## [Exercise objective]
Show me every line in the listing that has the word "evenodd".

=-=-=-=-=

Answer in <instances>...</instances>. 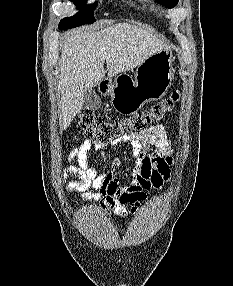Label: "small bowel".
I'll return each instance as SVG.
<instances>
[{
    "label": "small bowel",
    "instance_id": "c3829d8e",
    "mask_svg": "<svg viewBox=\"0 0 233 286\" xmlns=\"http://www.w3.org/2000/svg\"><path fill=\"white\" fill-rule=\"evenodd\" d=\"M128 142L131 146L132 155L135 158L132 169V180L126 186H120L113 171L99 172L95 167L86 164L88 152L92 147L98 151L107 148L106 144L96 143L89 139L84 140L75 147L69 155L72 164L63 172V181L66 182L70 176H78L80 183H68L66 188L70 192H81L92 188L98 194H82L81 197L87 201H97L108 214L127 216L134 211L132 199L138 193H145L151 188H160L163 181L168 178L170 168L173 165L172 146L163 125H154L142 130L139 134L113 142ZM77 165H74L75 161ZM119 165L114 161L113 168ZM146 194V193H145Z\"/></svg>",
    "mask_w": 233,
    "mask_h": 286
}]
</instances>
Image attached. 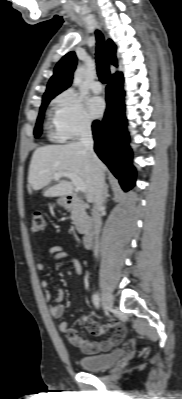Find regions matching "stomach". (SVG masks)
<instances>
[{"mask_svg": "<svg viewBox=\"0 0 182 399\" xmlns=\"http://www.w3.org/2000/svg\"><path fill=\"white\" fill-rule=\"evenodd\" d=\"M57 203H58L60 206H66V205H67V200H66L65 197H62V198H60V199L57 200Z\"/></svg>", "mask_w": 182, "mask_h": 399, "instance_id": "stomach-1", "label": "stomach"}]
</instances>
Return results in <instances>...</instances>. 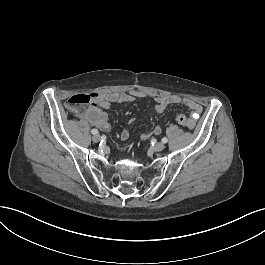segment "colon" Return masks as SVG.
<instances>
[{"instance_id":"1","label":"colon","mask_w":265,"mask_h":265,"mask_svg":"<svg viewBox=\"0 0 265 265\" xmlns=\"http://www.w3.org/2000/svg\"><path fill=\"white\" fill-rule=\"evenodd\" d=\"M97 101V94L94 91H87L85 94H79L78 96H66L63 99V106L66 109L78 110L81 106L87 104H94ZM178 123L183 127H190L192 121L186 115L180 114L177 117Z\"/></svg>"}]
</instances>
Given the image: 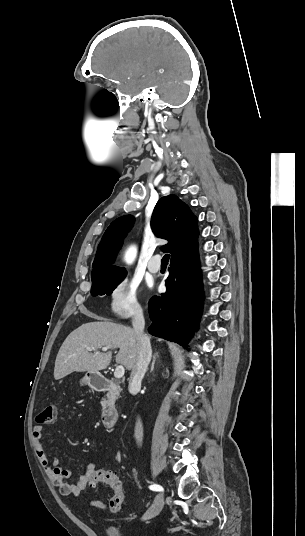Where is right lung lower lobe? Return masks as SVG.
Returning a JSON list of instances; mask_svg holds the SVG:
<instances>
[{"label": "right lung lower lobe", "instance_id": "obj_1", "mask_svg": "<svg viewBox=\"0 0 305 536\" xmlns=\"http://www.w3.org/2000/svg\"><path fill=\"white\" fill-rule=\"evenodd\" d=\"M166 293L149 302L150 334L186 346L203 307L198 250L171 260Z\"/></svg>", "mask_w": 305, "mask_h": 536}]
</instances>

=-=-=-=-=

## [Answer area]
    "mask_svg": "<svg viewBox=\"0 0 233 286\" xmlns=\"http://www.w3.org/2000/svg\"><path fill=\"white\" fill-rule=\"evenodd\" d=\"M128 142L131 146L132 155L135 158L132 169V180L126 186H120L113 171L99 172L95 167L86 164L88 152L92 147L98 151L107 148L106 144L96 143L89 139L84 140L75 147L69 155L72 164L63 172V181L66 182L70 176H78L80 183H68L66 188L70 192H81L92 188L98 194H82L81 197L87 201H97L108 214L127 216L134 211L132 199L138 193H145L151 188H160L163 181L168 178L170 168L173 165L172 146L163 125H154L142 130L139 134L113 142ZM77 165H74L75 161ZM119 165L114 161L113 168ZM146 194V193H145Z\"/></svg>",
[{"mask_svg": "<svg viewBox=\"0 0 182 399\" xmlns=\"http://www.w3.org/2000/svg\"><path fill=\"white\" fill-rule=\"evenodd\" d=\"M57 203H58L60 206H66V205H67V200H66L65 197H62V198H60V199L57 200Z\"/></svg>", "mask_w": 182, "mask_h": 399, "instance_id": "stomach-1", "label": "stomach"}]
[{"instance_id":"1","label":"colon","mask_w":265,"mask_h":265,"mask_svg":"<svg viewBox=\"0 0 265 265\" xmlns=\"http://www.w3.org/2000/svg\"><path fill=\"white\" fill-rule=\"evenodd\" d=\"M97 101V94L94 91H87L85 94H79L78 96H66L63 99V106L66 109L78 110L81 106L87 104H94ZM178 123L183 127H190L192 121L186 115L180 114L177 117Z\"/></svg>"}]
[{"label": "right lung lower lobe", "instance_id": "obj_1", "mask_svg": "<svg viewBox=\"0 0 305 536\" xmlns=\"http://www.w3.org/2000/svg\"><path fill=\"white\" fill-rule=\"evenodd\" d=\"M166 293L149 302L150 334L186 346L203 307L198 250L171 260Z\"/></svg>", "mask_w": 305, "mask_h": 536}]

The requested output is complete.